TASK: Please reproduce the data in its entirety, word for word.

MATERIAL SHOWN:
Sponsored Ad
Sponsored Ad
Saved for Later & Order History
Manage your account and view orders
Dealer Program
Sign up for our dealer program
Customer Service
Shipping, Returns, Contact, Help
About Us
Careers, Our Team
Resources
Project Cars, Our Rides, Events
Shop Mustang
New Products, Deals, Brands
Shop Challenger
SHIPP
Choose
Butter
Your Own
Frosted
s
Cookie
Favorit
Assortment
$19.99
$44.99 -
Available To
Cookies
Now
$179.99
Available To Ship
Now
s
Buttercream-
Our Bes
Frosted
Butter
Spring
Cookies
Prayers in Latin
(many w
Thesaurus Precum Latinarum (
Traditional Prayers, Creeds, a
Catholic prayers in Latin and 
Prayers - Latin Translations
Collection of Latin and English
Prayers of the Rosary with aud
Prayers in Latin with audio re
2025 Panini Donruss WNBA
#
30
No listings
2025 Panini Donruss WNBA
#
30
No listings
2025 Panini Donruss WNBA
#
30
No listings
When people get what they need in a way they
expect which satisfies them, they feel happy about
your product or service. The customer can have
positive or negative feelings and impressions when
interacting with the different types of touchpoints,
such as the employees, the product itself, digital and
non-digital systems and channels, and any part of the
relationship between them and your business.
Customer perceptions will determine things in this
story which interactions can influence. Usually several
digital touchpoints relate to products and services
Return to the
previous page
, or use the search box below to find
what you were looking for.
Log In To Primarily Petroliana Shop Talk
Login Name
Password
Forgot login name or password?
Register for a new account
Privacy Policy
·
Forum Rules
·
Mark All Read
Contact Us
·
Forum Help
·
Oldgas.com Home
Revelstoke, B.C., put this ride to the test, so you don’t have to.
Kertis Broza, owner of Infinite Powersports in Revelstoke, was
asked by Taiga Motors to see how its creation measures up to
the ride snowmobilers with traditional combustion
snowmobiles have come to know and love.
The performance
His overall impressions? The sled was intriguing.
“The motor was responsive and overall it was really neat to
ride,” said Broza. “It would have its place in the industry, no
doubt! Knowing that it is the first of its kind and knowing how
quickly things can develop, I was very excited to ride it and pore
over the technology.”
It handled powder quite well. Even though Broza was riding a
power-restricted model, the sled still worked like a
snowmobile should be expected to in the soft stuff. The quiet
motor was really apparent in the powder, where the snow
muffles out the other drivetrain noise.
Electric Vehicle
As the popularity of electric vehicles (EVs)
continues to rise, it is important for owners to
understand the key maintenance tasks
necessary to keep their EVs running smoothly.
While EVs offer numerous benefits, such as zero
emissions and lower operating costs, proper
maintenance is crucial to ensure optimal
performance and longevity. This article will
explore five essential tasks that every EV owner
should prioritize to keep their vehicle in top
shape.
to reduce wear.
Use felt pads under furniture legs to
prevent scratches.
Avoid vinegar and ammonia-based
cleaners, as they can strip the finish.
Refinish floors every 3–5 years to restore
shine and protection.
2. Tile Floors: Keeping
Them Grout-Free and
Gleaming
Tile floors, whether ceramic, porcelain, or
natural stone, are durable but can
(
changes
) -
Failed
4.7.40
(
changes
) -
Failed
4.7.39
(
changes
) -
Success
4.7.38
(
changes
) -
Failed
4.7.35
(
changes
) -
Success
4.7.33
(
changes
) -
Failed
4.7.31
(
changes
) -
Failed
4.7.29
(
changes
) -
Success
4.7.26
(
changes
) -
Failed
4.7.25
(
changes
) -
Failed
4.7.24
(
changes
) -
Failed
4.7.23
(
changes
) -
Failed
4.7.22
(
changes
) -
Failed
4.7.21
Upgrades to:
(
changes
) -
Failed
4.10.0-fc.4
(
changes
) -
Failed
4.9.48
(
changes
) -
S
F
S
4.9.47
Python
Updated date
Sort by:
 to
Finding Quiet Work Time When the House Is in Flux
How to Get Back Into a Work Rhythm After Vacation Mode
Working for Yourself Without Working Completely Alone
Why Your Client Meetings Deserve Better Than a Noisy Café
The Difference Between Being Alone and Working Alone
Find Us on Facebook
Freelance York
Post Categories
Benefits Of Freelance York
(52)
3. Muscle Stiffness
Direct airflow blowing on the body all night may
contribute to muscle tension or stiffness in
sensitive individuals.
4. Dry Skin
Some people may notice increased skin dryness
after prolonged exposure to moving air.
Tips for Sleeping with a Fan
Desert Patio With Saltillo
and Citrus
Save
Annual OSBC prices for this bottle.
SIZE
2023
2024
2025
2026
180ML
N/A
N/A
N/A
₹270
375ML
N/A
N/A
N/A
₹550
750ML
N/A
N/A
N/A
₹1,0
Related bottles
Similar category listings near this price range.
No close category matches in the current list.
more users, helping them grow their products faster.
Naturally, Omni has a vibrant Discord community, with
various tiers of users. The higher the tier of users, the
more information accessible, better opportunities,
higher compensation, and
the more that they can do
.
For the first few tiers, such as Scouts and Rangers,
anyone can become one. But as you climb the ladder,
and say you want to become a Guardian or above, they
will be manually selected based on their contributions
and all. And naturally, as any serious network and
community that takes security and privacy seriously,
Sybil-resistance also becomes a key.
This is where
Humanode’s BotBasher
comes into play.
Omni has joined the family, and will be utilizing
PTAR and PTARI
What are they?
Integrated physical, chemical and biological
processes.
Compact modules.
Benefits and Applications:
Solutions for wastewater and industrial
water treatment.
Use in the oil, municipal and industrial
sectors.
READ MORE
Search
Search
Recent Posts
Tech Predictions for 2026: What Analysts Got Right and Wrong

YOUR SOLUTION:
Sponsored Ad
Sponsored Ad
Saved for Later & Order History
Manage your account and view orders
Dealer Program
Sign up for our dealer program
Customer Service
Shipping, Returns, Contact, Help
About Us
Careers, Our Team
Resources
Project Cars, Our Rides, Events
Shop Mustang
New Products, Deals, Brands
Shop Challenger
SHIPP
Choose
Butter
Your Own
Frosted
s
Cookie
Favorit
Assortment
$19.99
$44.99 -
Available To
Cookies
Now
$179.99
Available To Ship
Now
s
Buttercream-
Our Bes
Frosted
Butter
Spring
Cookies
Prayers in Latin
(many w
Thesaurus Precum Latinarum (
Traditional Prayers, Creeds, a
Catholic prayers in Latin and 
Prayers - Latin Translations
Collection of Latin and English
Prayers of the Rosary with aud
Prayers in Latin with audio re
2025 Panini Donruss WNBA
#
30
No listings
2025 Panini Donruss WNBA
#
30
No listings
2025 Panini Donruss WNBA
#
30
No listings
When people get what they need in a way they
expect which satisfies them, they feel happy about
your product or service. The customer can have
positive or negative feelings and impressions when
interacting with the different types of touchpoints,
such as the employees, the product itself, digital and
non-digital systems and channels, and any part of the
relationship between them and your business.
Customer perceptions will determine things in this
story which interactions can influence. Usually several
digital touchpoints relate to products and services
Return to the
previous page
, or use the search box below to find
what you were looking for.
Log In To Primarily Petroliana Shop Talk
Login Name
Password
Forgot login name or password?
Register for a new account
Privacy Policy
·
Forum Rules
·
Mark All Read
Contact Us
·
Forum Help
·
Oldgas.com Home
Revelstoke, B.C., put this ride to the test, so you don’t have to.
Kertis Broza, owner of Infinite Powersports in Revelstoke, was
asked by Taiga Motors to see how its creation measures up to
the ride snowmobilers with traditional combustion
snowmobiles have come to know and love.
The performance
His overall impressions? The sled was intriguing.
“The motor was responsive and overall it was really neat to
ride,” said Broza. “It would have its place in the industry, no
doubt! Knowing that it is the first of its kind and knowing how
quickly things can develop, I was very excited to ride it and pore
over the technology.”
It handled powder quite well. Even though Broza was riding a
power-restricted model, the sled still worked like a
snowmobile should be expected to in the soft stuff. The quiet
motor was really apparent in the powder, where the snow
muffles out the other drivetrain noise.
Electric Vehicle
As the popularity of electric vehicles (EVs)
continues to rise, it is important for owners to
understand the key maintenance tasks
necessary to keep their EVs running smoothly.
While EVs offer numerous benefits, such as zero
emissions and lower operating costs, proper
maintenance is crucial to ensure optimal
performance and longevity. This article will
explore five essential tasks that every EV owner
should prioritize to keep their vehicle in top
shape.
to reduce wear.
Use felt pads under furniture legs to
prevent scratches.
Avoid vinegar and ammonia-based
cleaners, as they can strip the finish.
Refinish floors every 3–5 years to restore
shine and protection.
2. Tile Floors: Keeping
Them Grout-Free and
Gleaming
Tile floors, whether ceramic, porcelain, or
natural stone, are durable but can
(
changes
) -
Failed
4.7.40
(
changes
) -
Failed
4.7.39
(
changes
) -
Success
4.7.38
(
changes
) -
Failed
4.7.35
(
changes
) -
Success
4.7.33
(
changes
) -
Failed
4.7.31
(
changes
) -
Failed
4.7.29
(
changes
) -
Success
4.7.26
(
changes
) -
Failed
4.7.25
(
changes
) -
Failed
4.7.24
(
changes
) -
Failed
4.7.23
(
changes
) -
Failed
4.7.22
(
changes
) -
Failed
4.7.21
Upgrades to:
(
changes
) -
Failed
4.10.0-fc.4
(
changes
) -
Failed
4.9.48
(
changes
) -
S
F
S
4.9.47
Python
Updated date
Sort by:
 to
Finding Quiet Work Time When the House Is in Flux
How to Get Back Into a Work Rhythm After Vacation Mode
Working for Yourself Without Working Completely Alone
Why Your Client Meetings Deserve Better Than a Noisy Café
The Difference Between Being Alone and Working Alone
Find Us on Facebook
Freelance York
Post Categories
Benefits Of Freelance York
(52)
3. Muscle Stiffness
Direct airflow blowing on the body all night may
contribute to muscle tension or stiffness in
sensitive individuals.
4. Dry Skin
Some people may notice increased skin dryness
after prolonged exposure to moving air.
Tips for Sleeping with a Fan
Desert Patio With Saltillo
and Citrus
Save
Annual OSBC prices for this bottle.
SIZE
2023
2024
2025
2026
180ML
N/A
N/A
N/A
₹270
375ML
N/A
N/A
N/A
₹550
750ML
N/A
N/A
N/A
₹1,0
Related bottles
Similar category listings near this price range.
No close category matches in the current list.
more users, helping them grow their products faster.
Naturally, Omni has a vibrant Discord community, with
various tiers of users. The higher the tier of users, the
more information accessible, better opportunities,
higher compensation, and
the more that they can do
.
For the first few tiers, such as Scouts and Rangers,
anyone can become one. But as you climb the ladder,
and say you want to become a Guardian or above, they
will be manually selected based on their contributions
and all. And naturally, as any serious network and
community that takes security and privacy seriously,
Sybil-resistance also becomes a key.
This is where
Humanode’s BotBasher
comes into play.
Omni has joined the family, and will be utilizing
PTAR and PTARI
What are they?
Integrated physical, chemical and biological
processes.
Compact modules.
Benefits and Applications:
Solutions for wastewater and industrial
water treatment.
Use in the oil, municipal and industrial
sectors.
READ MORE
Search
Search
Recent Posts
Tech Predictions for 2026: What Analysts Got Right and Wrong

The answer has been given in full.